In his ten years in the pro peloton, anyone who knows the Sicilian will tell you that he has not changed; the mild, easy-going manner and a guilelessness that spills into his racing persist as his defining traits. As of this spring he is a father, he earns rather more than a decade ago (€4million a year, say some reports), and his command of Italian’s troublesome subjunctive tense has improved with age, but in all other respects – and by all accounts – Nibali has remained mercifully immune to the transformative forces of fame.

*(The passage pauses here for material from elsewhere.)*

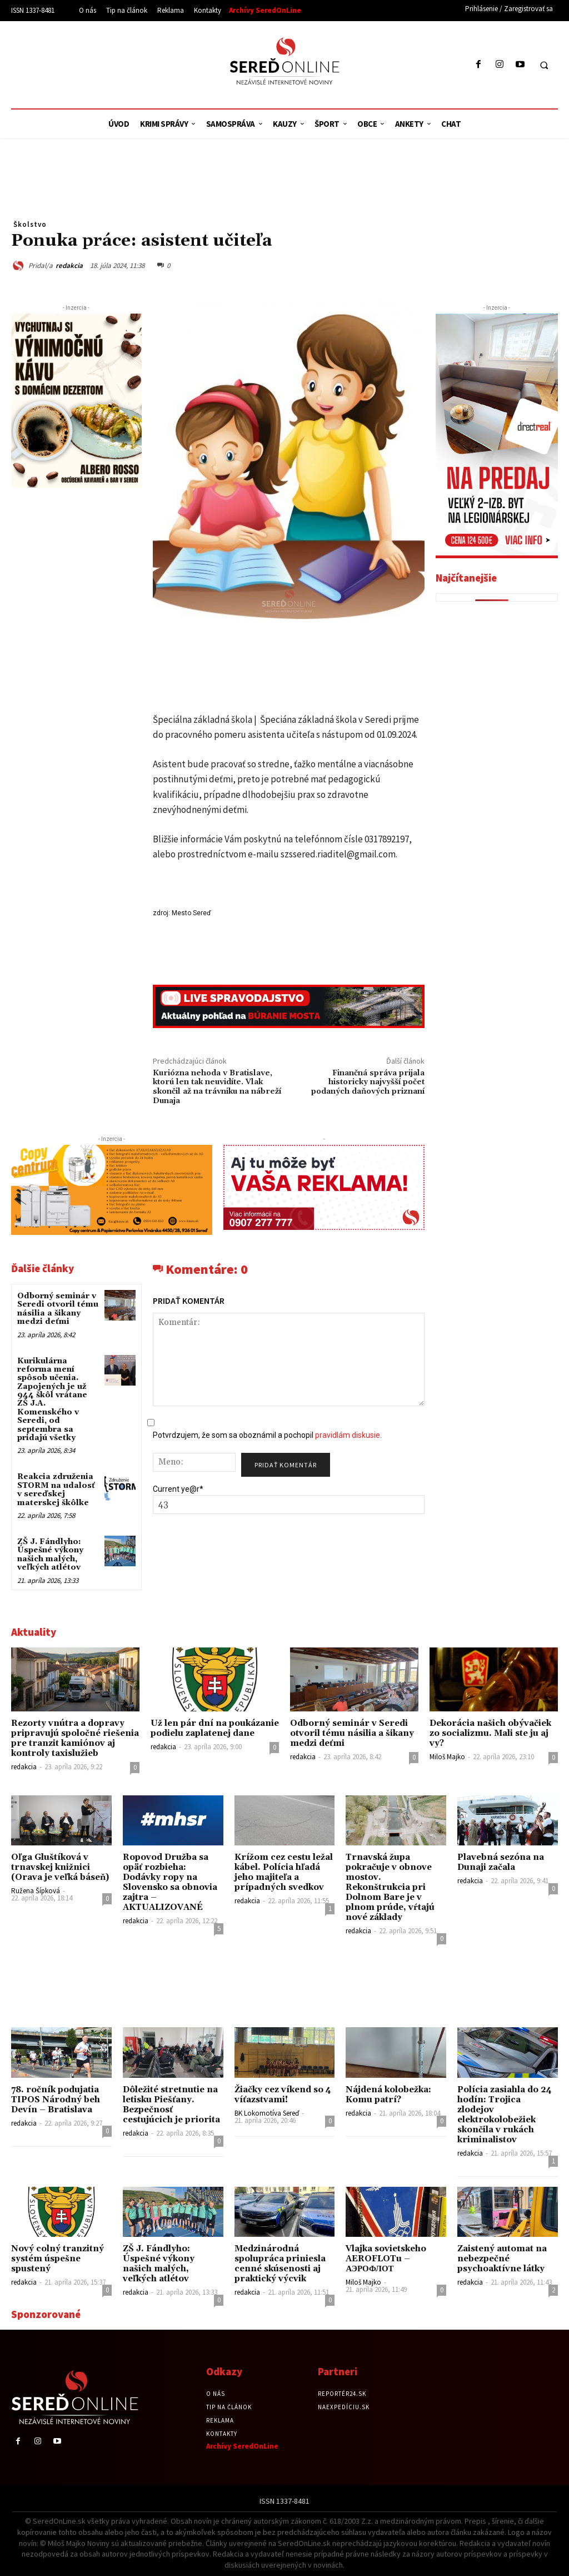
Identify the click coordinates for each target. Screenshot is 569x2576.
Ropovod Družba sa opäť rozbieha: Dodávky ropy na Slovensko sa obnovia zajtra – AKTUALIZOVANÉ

Can he win the Tour? Most – and probably Nibali included – think it unlikely, but why not dare to dream? His coach, Paolo Slongo, told me yesterday that he weighs 1.5 kilograms less than he did at the 2013 Giro, which he dominated, and is producing an equal number of watts. Slongo also said that he “would be worried” if he was coaching Froome and Contador, both of whom appeared to hit top form at the Dauphiné. At that stage, Slongo says, Nibali had yet to even commence the high-intensity work whose fruits came so spectacularly to bear yesterday. You can see his power files from Sheffield, including that searing 500-watt final attack, here:

We can conclude by saying that, whatever happens next, yesterday gave Italians and Italian cycling the perfect lift. Last night Nibali and Astana honoured the occasion with a tiramisù specially whipped up by the team’s Tuscan chef. The literal translation of tiramisù? You guessed it, “pick-me-up”.